问题
I have done it like this but it always give the error:
error: use of undeclared identifier 'self'
error: 1 errors parsing expression
回答1:
I don't believe that you can access any symbolic information from a breakpoint inside the UIKit framework, because there is no debugging information available. If you set a breakpoint and allow the debugger to open you will see you are just presented with some assembler code and a set of registers.
You can set a breakpoint for a specific UIViewController class in your application -
You could add a thin shim UIViewController subclass and then subclass all of your view controllers from it. This would then allow you to specify a single symbolic breakpoint in the shim -
#import "BreakPointingViewController.h"
@implementation BreakPointingViewController
-(void) viewWillAppear:(BOOL)animated {
[super viewWillAppear:animated];
}
@end
Then add the symbolic breakpoint in -[BreakPointingViewController viewWillAppear:]
回答2:
If you know a little about how ObjC method dispatch works, you can also do this by printing the appropriate argument. There are always two artificial arguments to an ObjC method call, the first of which is the "self" variable, the second the "selector"; and then explicit arguments follow.
On arm, arm64 and x86_64 where arguments are passed in registers, it's easy to get your hands on these values by looking in the appropriate registers, even without debug info.
To make this even easier, lldb defines the register aliases "$arg1", "$arg2" which are just other names for the registers that the current ABI uses to pass in the first, second, etc arguments.
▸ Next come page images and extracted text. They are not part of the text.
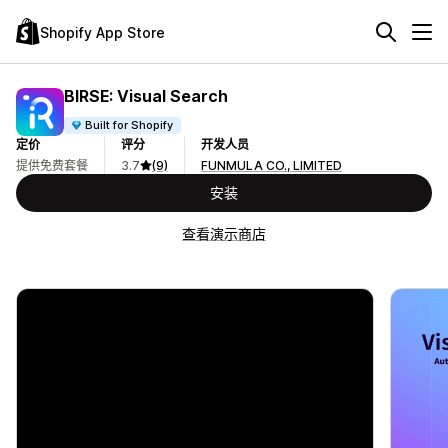
Shopify App Store
BIRSE: Visual Search
Built for Shopify
定价
评分
开发人员
提供免费套餐
3.7
(9)
FUNMULA CO., LIMITED
安装
查看演示商店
So if you've stopped at the beginning of a function (so the arguments are still in the registers by which they were passed into the function) you can use these names in an ABI independent way.
The point of that somewhat long-winded discussion is that at the beginning of an objc method call, $arg1 will hold the self parameter. So you can put:
po $arg1
in your breakpoint command, and that will work in place of
po self
in cases where you have no debug information.
Note, the reason that I stress that $arg1 is not the value of the first argument but the argument passing register is if, having stopped, you try to go up the stack and print self in some higher frame using this same trick, it will fail. The incoming arguments to already executing frames are almost never left in the incoming registers (after all, those registers had to be reused to call the younger functions.) But this will work at the beginning of execution of the function.